(Task requirements):
Leave out each picture. Repeat everything else in the records exactly.

(Data for this exercise):
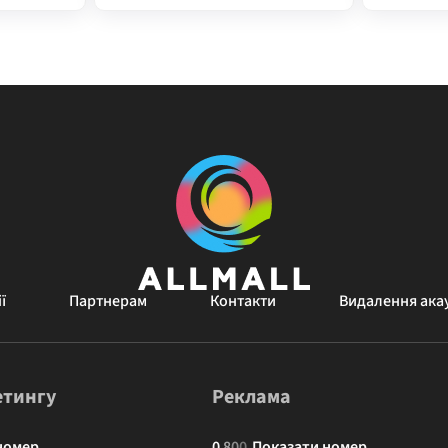
ї
Партнерам
Контакти
Видалення ака
етингу
Реклама
номер
0
8
0
0
Показати номер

(Answer space):
ї
Партнерам
Контакти
Видалення ака
етингу
Реклама
номер
0
8
0
0
Показати номер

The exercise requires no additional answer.